Discrimination was also highlighted in the survey responses.
“There was an increase in discrimination from 6% to 12%. Additionally, 35% of survey participants with school-aged children reported that their child had experienced discrimination at school” , Bailey said.
Tamer Selim, who moved to the island of Dubai three years ago, said he was concerned about rising concerns about discrimination.
Although he said he had not experienced any overt discrimination, he found himself in situations where he felt people avoided interacting with him and other newcomers.

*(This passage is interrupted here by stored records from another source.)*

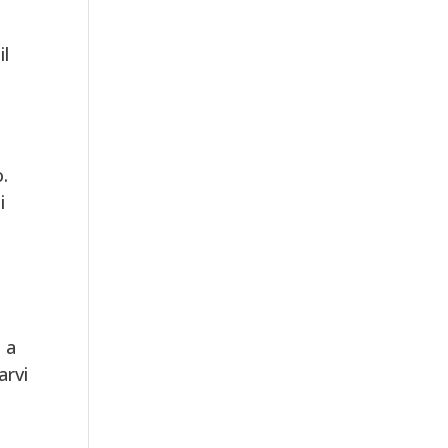
il
.
i
o a
arvi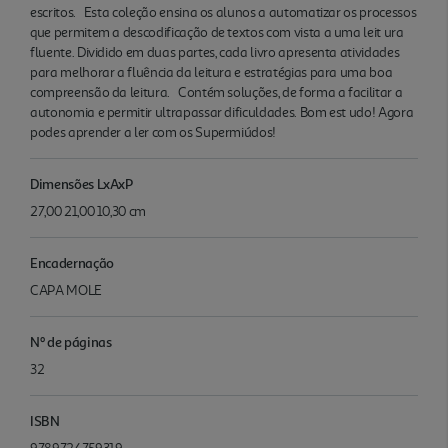
escritos. Esta coleção ensina os alunos a automatizar os processos
que permitem a descodificação de textos com vista a uma leit ura
fluente. Dividido em duas partes, cada livro apresenta atividades
para melhorar a fluência da leitura e estratégias para uma boa
compreensão da leitura. Contém soluções, de forma a facilitar a
autonomia e permitir ultrapassar dificuldades. Bom est udo! Agora
podes aprender a ler com os Supermiúdos!
Dimensões LxAxP
27,00 21,00 10,30 cm
Encadernação
CAPA MOLE
Nº de páginas
32
ISBN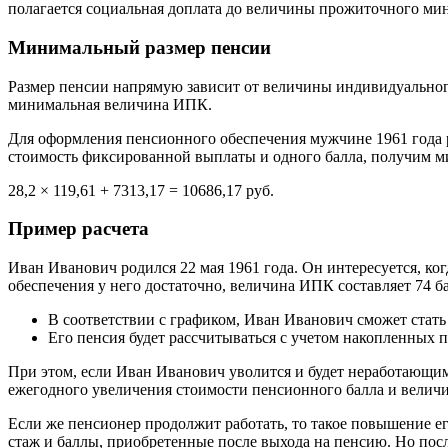
полагается социальная доплата до величины прожиточного ми
Минимальный размер пенсии
Размер пенсии напрямую зависит от величины индивидуальног
минимальная величина ИПК.
Для оформления пенсионного обеспечения мужчине 1961 года р
стоимость фиксированной выплаты и одного балла, получим м
28,2 × 119,61 + 7313,17 = 10686,17 руб.
Пример расчета
Иван Иванович родился 22 мая 1961 года. Он интересуется, к
обеспечения у него достаточно, величина ИПК составляет 74 ба
В соответствии с графиком, Иван Иванович сможет стать п
Его пенсия будет рассчитываться с учетом накопленных п
При этом, если Иван Иванович уволится и будет неработающим
ежегодного увеличения стоимости пенсионного балла и вели
Если же пенсионер продолжит работать, то такое повышение его
стаж и баллы, приобретенные после выхода на пенсию. Но пос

“You feel like you’re not in the room, actually. But we can’t say it’s discrimination. I would say it’s a misunderstanding of cultural differences,” he said .
“I want to see one day, some kind of open dialogue…where we try to help Islanders change their mindset about newcomers and embrace them and open their arms and hearts to newcomers.”
Worry about business viability
Selim also raised concerns about the fourth biggest worry flagged in the survey results: the viability of newcomer businesses that have been hit hard by the pandemic.
He said he heard from some of his friends who came to Prince Edward Island several years ago to open businesses, that their businesses were not yet profitable.
“Imagine if you have a shop for three years, which does not generate any money, what will your financial situation be at this time?” said Selim. “They just spend all their money.”
Huong Nguyen said it was not about his family’s business.
Nguyen’s husband imports products like coffee and tea from Vietnam to the island. Together they have attended workshops to connect with island businesses, which helps them attract more local customers, she said.
They have also participated in occasions to showcase their products to the public, such as the Asian Market last September in Summerside, she said.
“Now [our business] is fine. We have a lot of support from some organizations like IRSA and PEI Connectors and we have a lot of new friends. They are very supportive of our business.”
Bailey said the survey results will be sent to PEI organizations. to help them provide better services to newcomers. The next survey of newcomers will take place in August.